▼

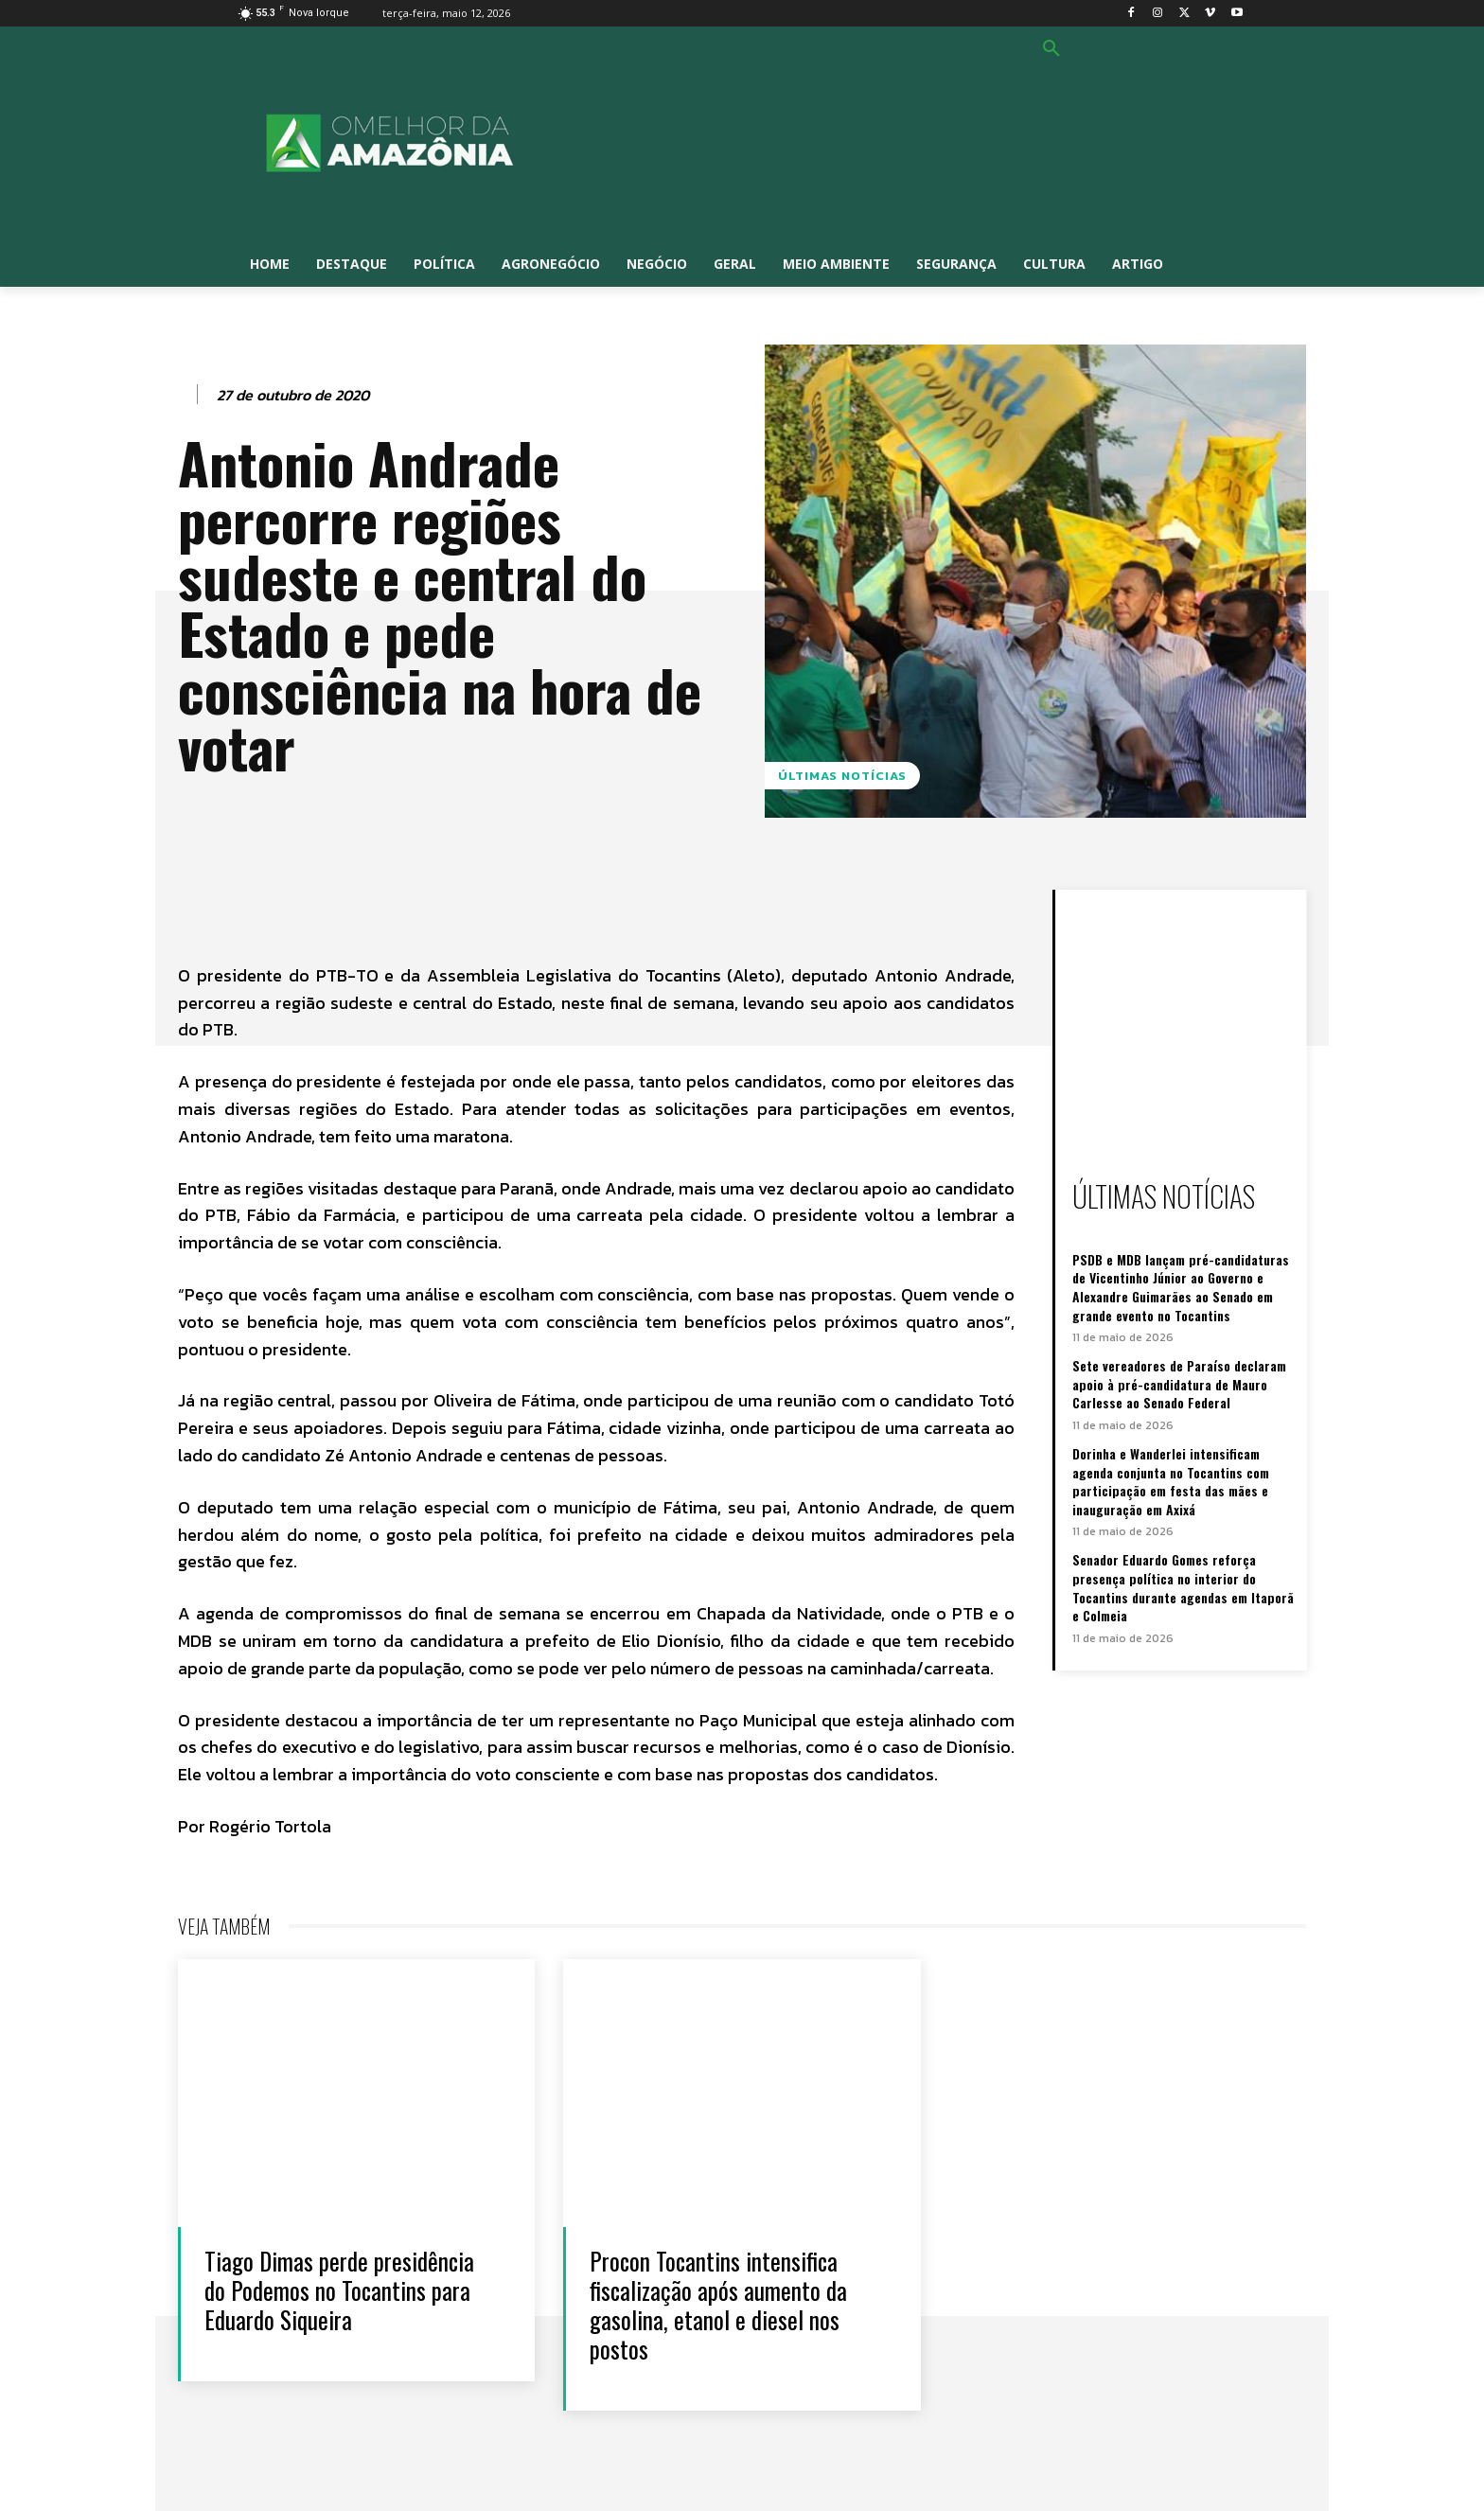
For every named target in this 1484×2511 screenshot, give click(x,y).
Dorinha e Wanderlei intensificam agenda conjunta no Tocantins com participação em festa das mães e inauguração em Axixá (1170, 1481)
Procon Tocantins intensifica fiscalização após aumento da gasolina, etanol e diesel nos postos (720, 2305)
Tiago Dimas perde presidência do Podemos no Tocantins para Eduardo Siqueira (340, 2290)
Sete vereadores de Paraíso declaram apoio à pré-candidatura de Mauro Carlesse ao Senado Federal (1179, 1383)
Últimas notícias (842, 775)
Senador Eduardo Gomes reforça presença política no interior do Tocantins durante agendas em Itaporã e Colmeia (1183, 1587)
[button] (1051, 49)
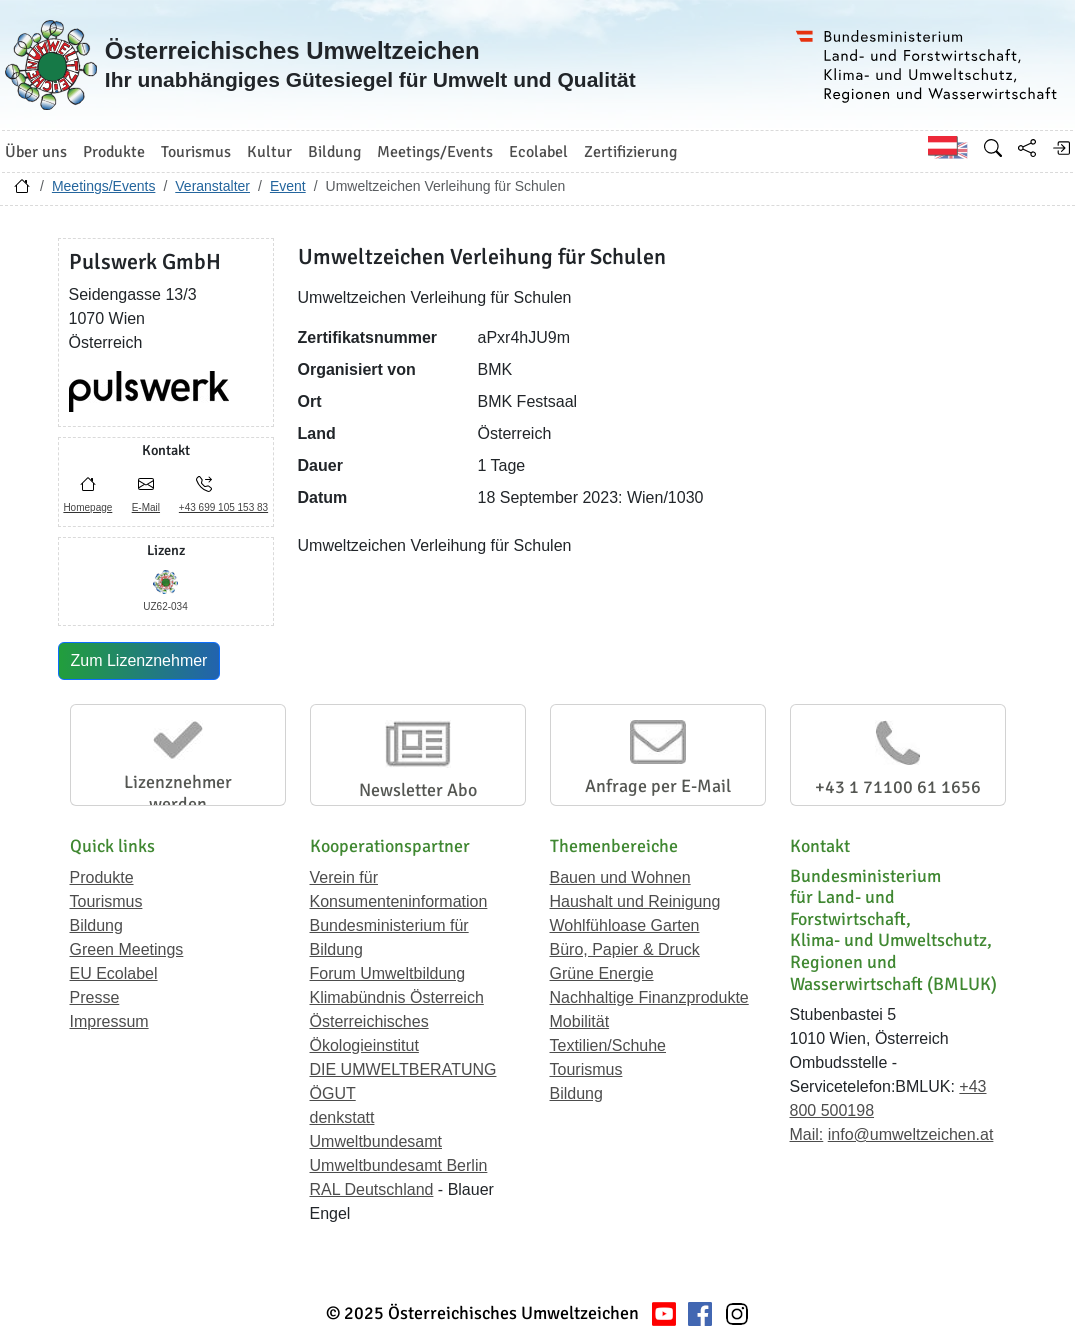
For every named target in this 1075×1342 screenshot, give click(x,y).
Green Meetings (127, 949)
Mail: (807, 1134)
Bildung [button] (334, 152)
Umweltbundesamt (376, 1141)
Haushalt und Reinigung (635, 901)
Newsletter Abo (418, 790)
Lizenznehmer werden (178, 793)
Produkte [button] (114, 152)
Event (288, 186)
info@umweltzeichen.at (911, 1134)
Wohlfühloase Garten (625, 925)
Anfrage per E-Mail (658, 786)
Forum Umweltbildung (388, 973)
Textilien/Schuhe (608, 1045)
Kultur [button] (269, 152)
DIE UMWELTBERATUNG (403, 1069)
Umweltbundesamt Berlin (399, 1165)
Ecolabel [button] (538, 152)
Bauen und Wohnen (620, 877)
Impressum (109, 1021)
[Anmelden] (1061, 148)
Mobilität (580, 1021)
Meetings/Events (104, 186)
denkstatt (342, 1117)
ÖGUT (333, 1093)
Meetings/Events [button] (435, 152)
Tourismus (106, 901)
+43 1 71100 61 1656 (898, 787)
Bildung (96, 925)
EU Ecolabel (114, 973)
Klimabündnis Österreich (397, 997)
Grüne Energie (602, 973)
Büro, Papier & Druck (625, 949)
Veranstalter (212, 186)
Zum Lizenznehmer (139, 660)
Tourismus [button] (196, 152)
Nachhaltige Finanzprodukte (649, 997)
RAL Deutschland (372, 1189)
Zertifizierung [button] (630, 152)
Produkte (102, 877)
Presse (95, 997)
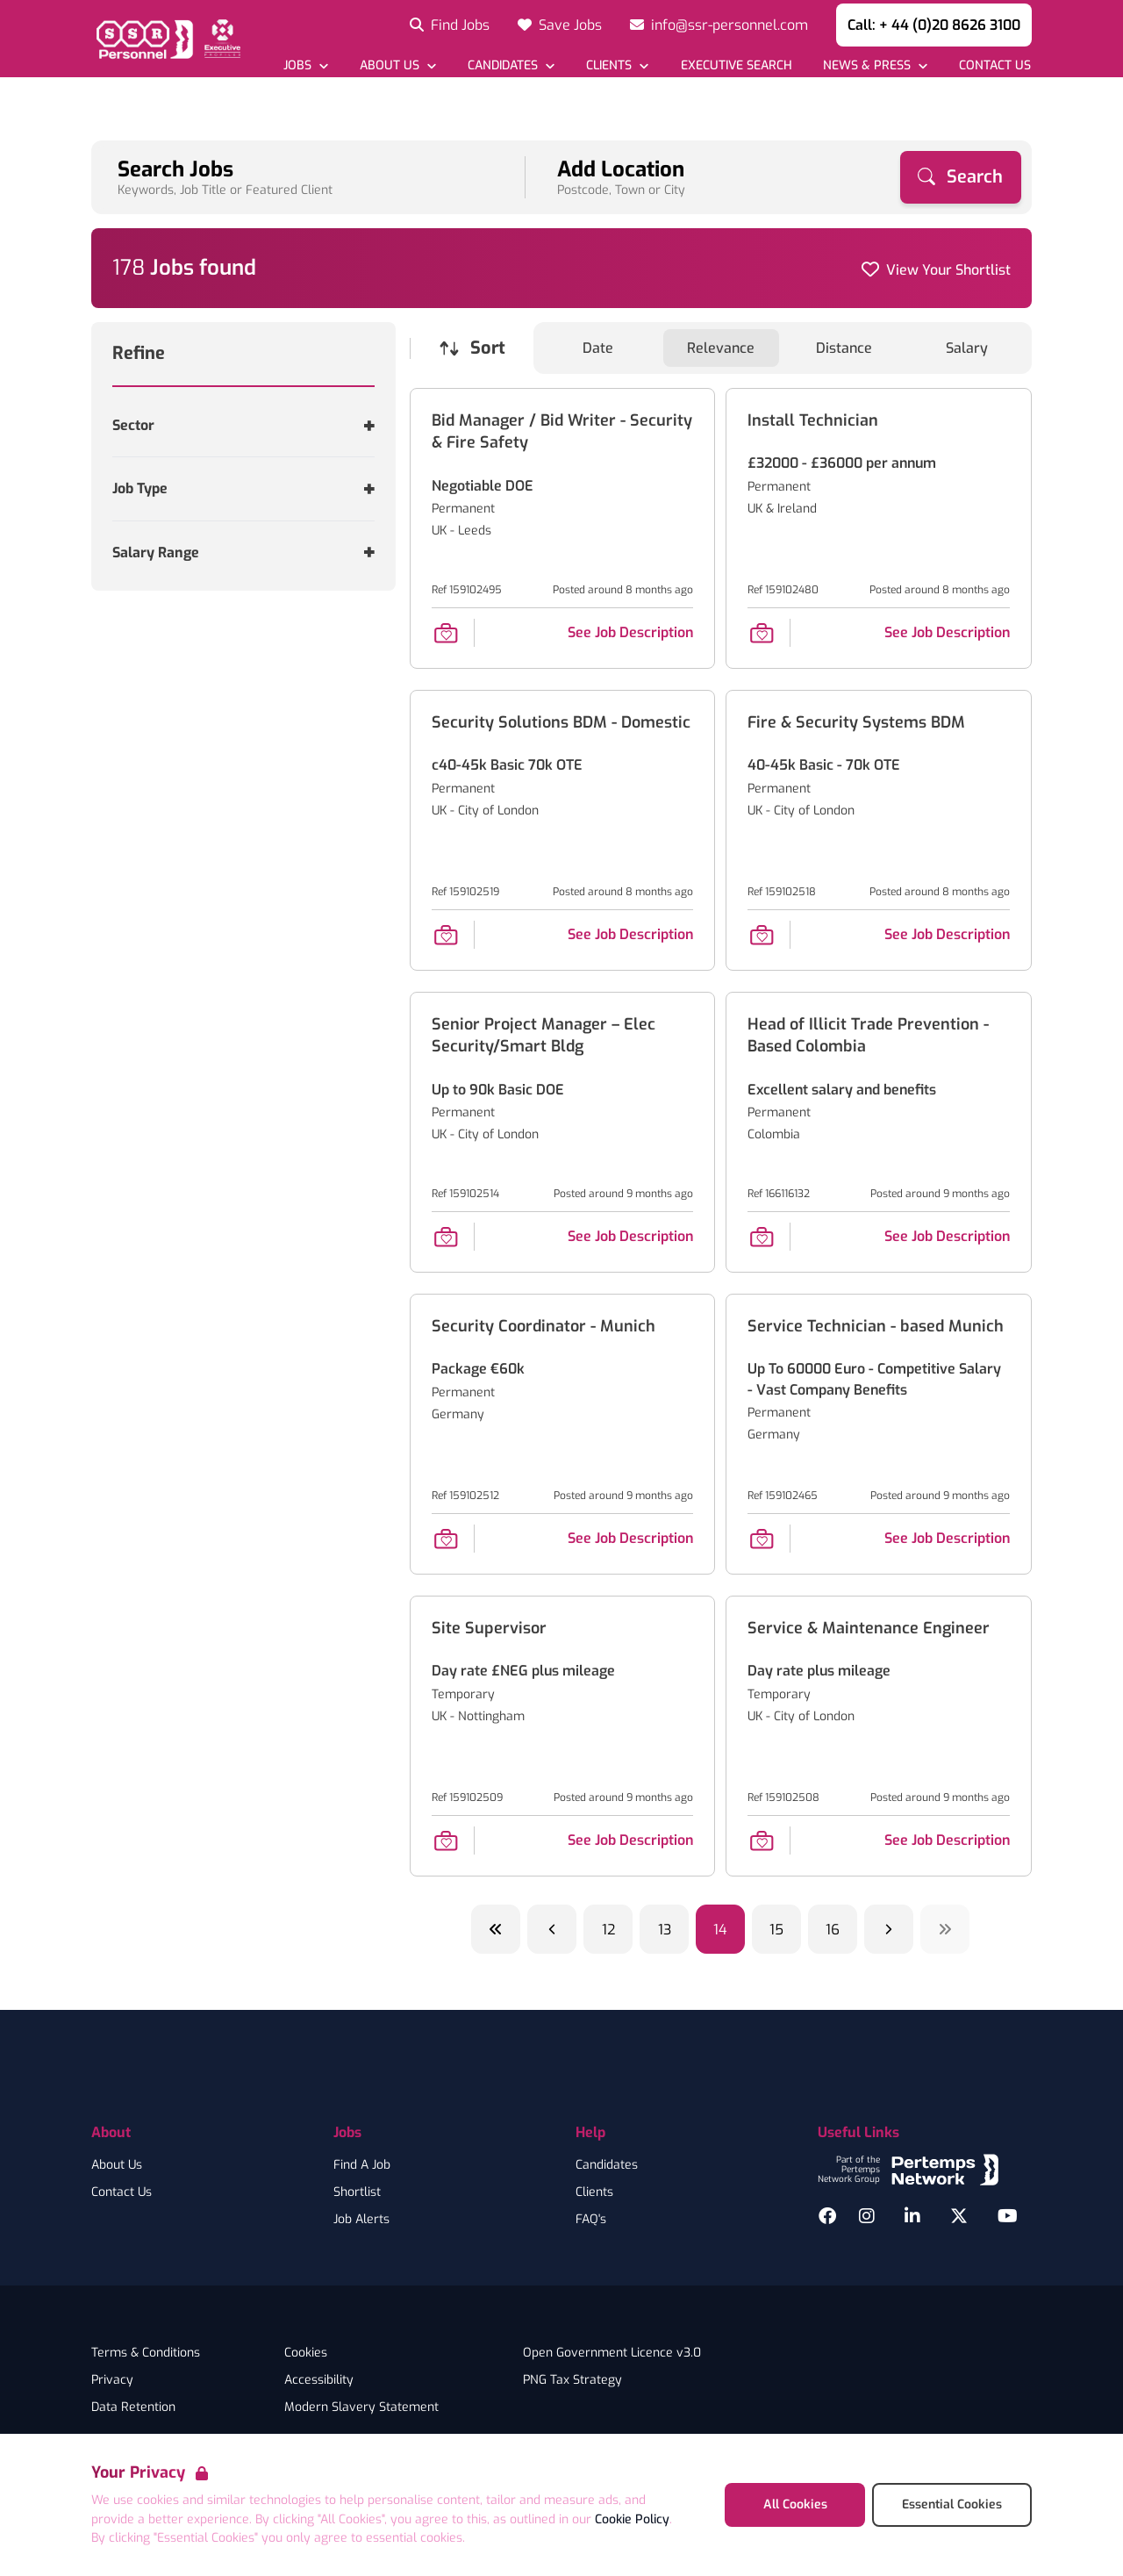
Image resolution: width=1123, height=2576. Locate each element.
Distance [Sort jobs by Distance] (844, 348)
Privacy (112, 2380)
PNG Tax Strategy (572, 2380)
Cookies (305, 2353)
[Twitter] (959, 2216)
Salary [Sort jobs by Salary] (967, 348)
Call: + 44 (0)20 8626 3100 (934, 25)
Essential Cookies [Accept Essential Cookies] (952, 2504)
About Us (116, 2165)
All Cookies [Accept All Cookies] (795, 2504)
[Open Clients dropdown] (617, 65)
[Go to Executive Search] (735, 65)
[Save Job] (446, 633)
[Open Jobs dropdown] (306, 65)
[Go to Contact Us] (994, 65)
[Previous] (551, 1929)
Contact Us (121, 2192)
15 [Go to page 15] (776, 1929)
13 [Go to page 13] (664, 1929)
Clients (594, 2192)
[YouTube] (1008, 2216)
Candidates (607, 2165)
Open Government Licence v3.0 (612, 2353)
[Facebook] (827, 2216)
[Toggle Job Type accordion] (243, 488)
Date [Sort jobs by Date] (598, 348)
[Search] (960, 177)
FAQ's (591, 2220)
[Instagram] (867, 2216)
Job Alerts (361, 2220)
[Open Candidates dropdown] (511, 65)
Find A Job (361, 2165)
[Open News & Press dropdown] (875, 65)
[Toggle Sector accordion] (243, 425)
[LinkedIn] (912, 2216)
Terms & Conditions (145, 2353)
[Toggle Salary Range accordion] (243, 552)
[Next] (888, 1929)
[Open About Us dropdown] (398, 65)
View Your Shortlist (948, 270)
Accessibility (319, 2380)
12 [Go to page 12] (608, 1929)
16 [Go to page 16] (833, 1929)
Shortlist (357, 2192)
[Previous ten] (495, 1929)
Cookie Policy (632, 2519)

▲

■ PROBLEM TO SOLVE:
The task calls for repeating each line above exactly while excluding the pictures.

■ TASK RESULT:
For every named target in this 1484×2511 screenshot, give click(x,y).
Dorinha e Wanderlei intensificam agenda conjunta no Tocantins com participação em festa das mães e inauguração em Axixá (1170, 1481)
Procon Tocantins intensifica fiscalização após aumento da gasolina, etanol e diesel nos postos (720, 2305)
Tiago Dimas perde presidência do Podemos no Tocantins para Eduardo Siqueira (340, 2290)
Sete vereadores de Paraíso declaram apoio à pré-candidatura de Mauro Carlesse ao Senado Federal (1179, 1383)
Últimas notícias (842, 775)
Senador Eduardo Gomes reforça presença política no interior do Tocantins durante agendas em Itaporã e Colmeia (1183, 1587)
[button] (1051, 49)
For every named target in this 1075×1342 screenshot, give click(x,y).
Green Meetings (127, 949)
Mail: (807, 1134)
Bildung [button] (334, 152)
Umweltbundesamt (376, 1141)
Haushalt und Reinigung (635, 901)
Newsletter Abo (418, 790)
Lizenznehmer werden (178, 793)
Produkte [button] (114, 152)
Event (288, 186)
info@umweltzeichen.at (911, 1134)
Wohlfühloase Garten (625, 925)
Anfrage per E-Mail (658, 786)
Forum Umweltbildung (388, 973)
Textilien/Schuhe (608, 1045)
Kultur [button] (269, 152)
DIE UMWELTBERATUNG (403, 1069)
Umweltbundesamt Berlin (399, 1165)
Ecolabel [button] (538, 152)
Bauen und Wohnen (620, 877)
Impressum (109, 1021)
[Anmelden] (1061, 148)
Mobilität (580, 1021)
Meetings/Events (104, 186)
denkstatt (342, 1117)
ÖGUT (333, 1093)
Meetings/Events [button] (435, 152)
Tourismus (106, 901)
+43 1 71100 61 1656 (898, 787)
Bildung (96, 925)
EU Ecolabel (114, 973)
Klimabündnis Österreich (397, 997)
Grüne Energie (602, 973)
Büro, Papier & Druck (625, 949)
Veranstalter (212, 186)
Zum Lizenznehmer (139, 660)
Tourismus [button] (196, 152)
Nachhaltige Finanzprodukte (649, 997)
RAL Deutschland (372, 1189)
Zertifizierung [button] (630, 152)
Produkte (102, 877)
Presse (95, 997)
Image resolution: width=1123, height=2576. Locate each element.
Distance [Sort jobs by Distance] (844, 348)
Privacy (112, 2380)
PNG Tax Strategy (572, 2380)
Cookies (305, 2353)
[Twitter] (959, 2216)
Salary [Sort jobs by Salary] (967, 348)
Call: + 44 (0)20 8626 3100 (934, 25)
Essential Cookies [Accept Essential Cookies] (952, 2504)
About Us (116, 2165)
All Cookies [Accept All Cookies] (795, 2504)
[Open Clients dropdown] (617, 65)
[Go to Executive Search] (735, 65)
[Save Job] (446, 633)
[Open Jobs dropdown] (306, 65)
[Go to Contact Us] (994, 65)
[Previous] (551, 1929)
Contact Us (121, 2192)
15 [Go to page 15] (776, 1929)
13 [Go to page 13] (664, 1929)
Clients (594, 2192)
[YouTube] (1008, 2216)
Candidates (607, 2165)
Open Government Licence v3.0 (612, 2353)
[Facebook] (827, 2216)
[Toggle Job Type accordion] (243, 488)
Date [Sort jobs by Date] (598, 348)
[Search] (960, 177)
FAQ's (591, 2220)
[Instagram] (867, 2216)
Job Alerts (361, 2220)
[Open Candidates dropdown] (511, 65)
Find A Job (361, 2165)
[Open News & Press dropdown] (875, 65)
[Toggle Sector accordion] (243, 425)
[LinkedIn] (912, 2216)
Terms & Conditions (145, 2353)
[Toggle Salary Range accordion] (243, 552)
[Next] (888, 1929)
[Open About Us dropdown] (398, 65)
View Your Shortlist (948, 270)
Accessibility (319, 2380)
12 [Go to page 12] (608, 1929)
16 [Go to page 16] (833, 1929)
Shortlist (357, 2192)
[Previous ten] (495, 1929)
Cookie Policy (632, 2519)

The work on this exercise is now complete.